The initial charging document accused Mr. Trump of conspiring with Jeffrey Clark, a loyalist within the Justice Department who had promised to launch investigations into election fraud even though other top-ranking department officials had warned him against it.
In its decision on immunity, however, the Supreme Court ruled that Mr. Trump could not face criminal charges related to any of his interactions with Justice Department officials, finding that a president’s dealings with the department were part of the core official duties of his office.

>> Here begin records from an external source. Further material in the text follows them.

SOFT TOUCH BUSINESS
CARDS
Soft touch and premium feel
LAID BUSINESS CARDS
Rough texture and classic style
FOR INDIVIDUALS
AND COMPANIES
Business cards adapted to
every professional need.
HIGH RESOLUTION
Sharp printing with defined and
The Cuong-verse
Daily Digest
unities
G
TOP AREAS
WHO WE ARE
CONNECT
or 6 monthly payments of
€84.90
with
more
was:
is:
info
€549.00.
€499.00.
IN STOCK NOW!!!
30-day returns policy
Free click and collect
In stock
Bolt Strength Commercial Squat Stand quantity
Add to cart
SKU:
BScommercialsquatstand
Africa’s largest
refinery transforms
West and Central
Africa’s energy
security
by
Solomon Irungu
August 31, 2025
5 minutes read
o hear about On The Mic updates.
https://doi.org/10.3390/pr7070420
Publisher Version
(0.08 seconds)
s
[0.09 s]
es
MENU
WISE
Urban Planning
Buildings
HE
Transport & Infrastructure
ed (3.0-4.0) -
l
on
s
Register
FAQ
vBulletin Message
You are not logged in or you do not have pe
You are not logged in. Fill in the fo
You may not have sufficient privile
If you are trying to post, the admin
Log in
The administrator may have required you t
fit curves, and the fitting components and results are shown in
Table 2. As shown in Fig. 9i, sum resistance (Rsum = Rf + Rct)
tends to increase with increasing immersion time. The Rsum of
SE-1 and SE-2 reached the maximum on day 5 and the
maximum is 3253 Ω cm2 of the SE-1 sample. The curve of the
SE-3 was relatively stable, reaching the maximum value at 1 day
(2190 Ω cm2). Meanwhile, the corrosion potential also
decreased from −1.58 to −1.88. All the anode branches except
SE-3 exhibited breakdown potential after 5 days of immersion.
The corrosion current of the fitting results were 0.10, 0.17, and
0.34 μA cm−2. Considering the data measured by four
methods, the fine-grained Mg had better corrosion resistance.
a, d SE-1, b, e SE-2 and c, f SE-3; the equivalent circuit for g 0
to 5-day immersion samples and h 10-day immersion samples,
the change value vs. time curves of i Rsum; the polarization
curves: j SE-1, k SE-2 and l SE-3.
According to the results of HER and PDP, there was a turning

Still, much of the old indictment remained untouched as Mr. Smith’s team came out with its new one. Mr. Trump faces the same four charges, accused of overlapping conspiracies to defraud the United States, to obstruct the certification of the election at the Capitol on Jan. 6, 2021, and to deprive millions of Americans of their rights to have their votes counted.
The revised indictment also retained several of the alleged plots that appeared in the initial charging document.
Mr. Trump still stands accused of working with his subordinates to create fake slates of electors claiming that he won the election in several key swing states that were actually won by President Biden. He is also still facing charges related to his efforts to pressure his vice president, Mike Pence, into throwing the election his way during the Jan. 6 certification proceeding at the Capitol.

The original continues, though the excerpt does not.